The BOSH cloud and CPI configurations came from a shell script extracting from the Terraform output to obtain the docker daemon endpoints, TLS client certificates and Flannel subnets (which we statically generated in Terraform). Also a helper script was injected to start a shell inside a Docker container from which all interaction with the deployed BUCC could be performed.
We successfully used the proof of concept code to keep a 3 node (32 GB of memory per node) cluster running which hosted the shared Cloud Foundry environment for the European Cloud Foundry Summit 2019 Hands-On Labs sessions. However, some corners were cut in the development of the POC, so we took our initial findings and re-developed the next version from scratch.
Phase 2: Portability
Due to the nature of Ignition configs (they are only applied once during first boot), we had to recreate our testing environment (using Packet.com) many times. The development feedback cycle time was about 10 minutes; also, the lack of a local development environment was problematic. The POC codebase was not architected with supporting different IaaS providers in mind, as a result there was a lot of logic embedded in terraform templates in a non reusable way.
Since we already had an ETCD cluster (for Flannel), we decided to move the TLS certificates for the docker daemons into ETCD, and generate them using a custom binary on node startup. We also moved the management of Systemd unit file changes into this same binary. This approach allowed us to decouple from Ignition, which created a faster feedback cycle (around 5 seconds).

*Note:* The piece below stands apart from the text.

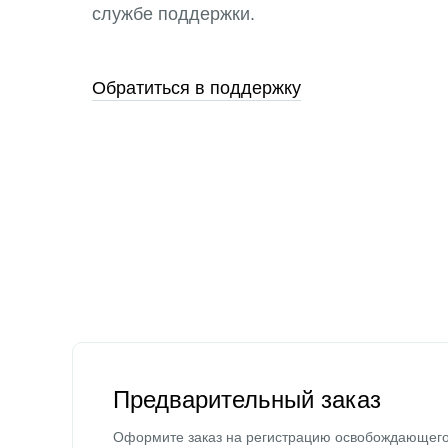
службе поддержки.
Обратиться в поддержку
Предварительный заказ
Оформите заказ на регистрацию освобождающег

mc binary is written in golang, and is responsible for converting a vanilla CoreOS cluster (with a configured ETCD cluster + Flannel) into a MoltenCore cluster. It is fully cloud agnostic and, as of now, has been tested successfully with coreos-vagrant and Packet.com. Since all docker daemon endpoints end certificates are now available in ETCD we can generate BOSH cloud and cpi configs right after our BUCC is running.
Phase 3: Auto Updates?
As it stands currently, MoltenCore is great for smaller scale Cloud Foundry or Kubernetes clusters; however, I would not yet recommend it for production use. For this, we will need to support clean node reboots (which happen as part of CoreOS during its auto update cycle). We hope to achieve this, at a later time, by taking inspiration from the container-linux-update-operator, which performs this function for k8s.
We also hope to reduce the spin up time of a cluster by packaging BUCC in a Docker image, this would hopefully allow us to move away from `bosh create-env`. Most of the time it takes to spin up BUCC (currently around 10 minutes) is spent on moving around big files (untaring and verifying BOSH releases). Having faster (re)start times for BUCC helps with faster recovery in the case of node updates.
MoltenCore allows running containerized container platforms on bare-metal in a BOSH native way, using a highly available scale-out architecture. The source code of the
mc binary is hosted in the molten-core repo together with the scripts to create a local cluster using vagrant. That being said, the best way to create a MoltenCore cluster is by using one of the platform specific Terraform projects (eg. packet-molten-core).